Processed Sugar Causes an Energy Roller Coaster
Sugar also depletes the body of energy. Mitochondria are the little powerhouses in your cells that make cellular energy. Sugar damages mitochondria, impairing the body’s ability to produce energy.
When you consume processed sugar, it’s broken down and absorbed quickly, resulting in a rapid spike of blood glucose (sugar) levels. This often comes with a burst of energy. If you’ve ever seen kids shortly after eating candy or drinking soda, you know what I mean. What goes up, must come down, and a spike in blood glucose is often followed by a sharp decline, or crash. When your blood sugar crashes your energy usually also tanks.
Sugar Increases Inflammation
Processed sugar also causes an increase in inflammation in the body, which is bad news. While short-term acute inflammation is normal and even helpful in the body’s healing process, chronic inflammation is at the core of most chronic diseases. Chronic inflammation weakens the body’s immune system and can lead to damage of the body’s cells, tissues, and organs. Simply put, chronic inflammation is not supportive of health and well-being.
Sugar Impacts Hormones
Eating sugar triggers the body to release a hormone called insulin. Insulin regulates the body’s storage or use of glucose in the body. Constantly eating large amounts of sugar leads to something called insulin resistance, which means your cells become less responsive to insulin. This makes it harder for the glucose to get into your cells, causing the glucose to build up in your bloodstream and eventually leads to type 2 diabetes. Less glucose entering the cells results in less cellular energy production, and that makes you feel tired.

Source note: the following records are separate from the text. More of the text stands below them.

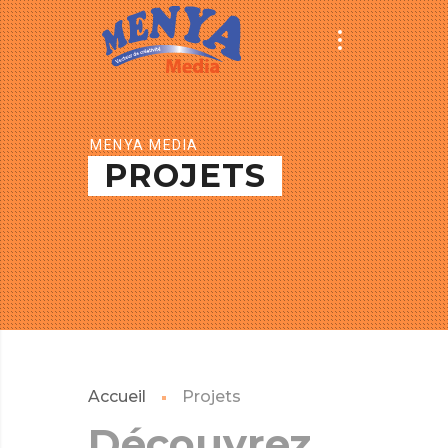
MENYA MEDIA
PROJETS
Accueil
Projets
Découvrez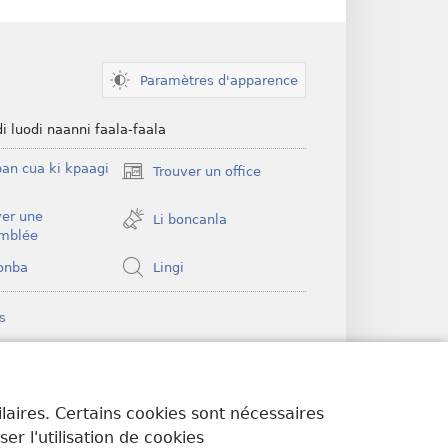
Paramètres d'apparence
di luodi naanni faala-faala
ban cua ki kpaagi
Trouver un office
(ouvre
une
ver une
nouvelle
Li boncanla
mblée
fenêtre)
onba
Lingi
s
chtower TILA
®
JW Hub
(ouvre
GIMA KAANU
une
ilaires. Certains cookies sont nécessaires
nouvelle
r l'utilisation de cookies
fenêtre)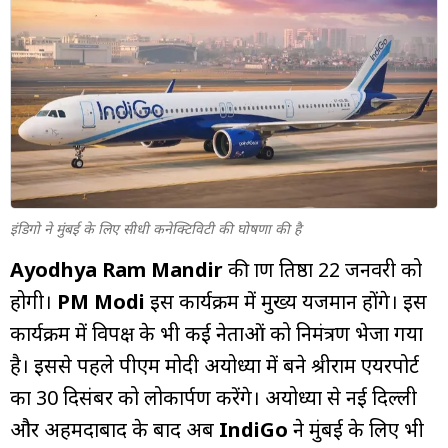
म्यूचुअल
फंड
इंडिगो ने मुंबई के लिए सीधी कनेक्टिविटी की घोषणा की है
Ayodhya
Ram Mandir
की प्राण प्रतिष्ठा 22 जनवरी को
होगी।
PM Modi
इस कार्यक्रम में मुख्य यजमान होंगे। इस
कार्यक्रम में विपक्ष के भी कई नेताओं को निमंत्रण भेजा गया
है। इससे पहले पीएम मोदी अयोध्या में बने श्रीराम एयरपोर्ट
का 30 दिसंबर को लोकार्पण करेंगे। अयोध्या से नई दिल्ली
और अहमदाबाद के बाद अब
IndiGo
ने मुंबई के लिए भी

Insulin also impacts estrogen and testosterone by reducing a protein called sex hormone binding globulin (SHBG). SHBG binds to excess estrogen and testosterone in the blood, so when SHBG is lowered, it results in more of these hormones circulating freely in the body. If you read our article on excess estrogen, you know it can be a problem when too much of this hormone is roaming freely.
There is another hormone involved in the regulation of blood glucose levels. It’s called cortisol, and is often referred to as the body’s stress hormone. When blood sugar dips too low, it triggers the release of several hormones, including cortisol. So, eating processed sugar results in a blood sugar spike that is followed by a blood sugar crash, which triggers the release of cortisol. Cortisol is involved in many health functions, including metabolism and your circadian rhythm (your body’s natural 24 hour rhythm), so imbalances in cortisol also impact metabolism and sleep. You can see how consuming processed sugar at several points during the day sends blood sugar and hormones on a little roller coaster ride with many health consequences that aren’t supportive of optimal health.
What Foods Contain Processed Sugar?
Foods that contain these refined, processed sugars include sugar-sweetened beverages, cookies, candy, crackers, breads, breakfast cereal, granola bars, cakes, pies, other pastries, and other foods made from refined grains and added processed sugars.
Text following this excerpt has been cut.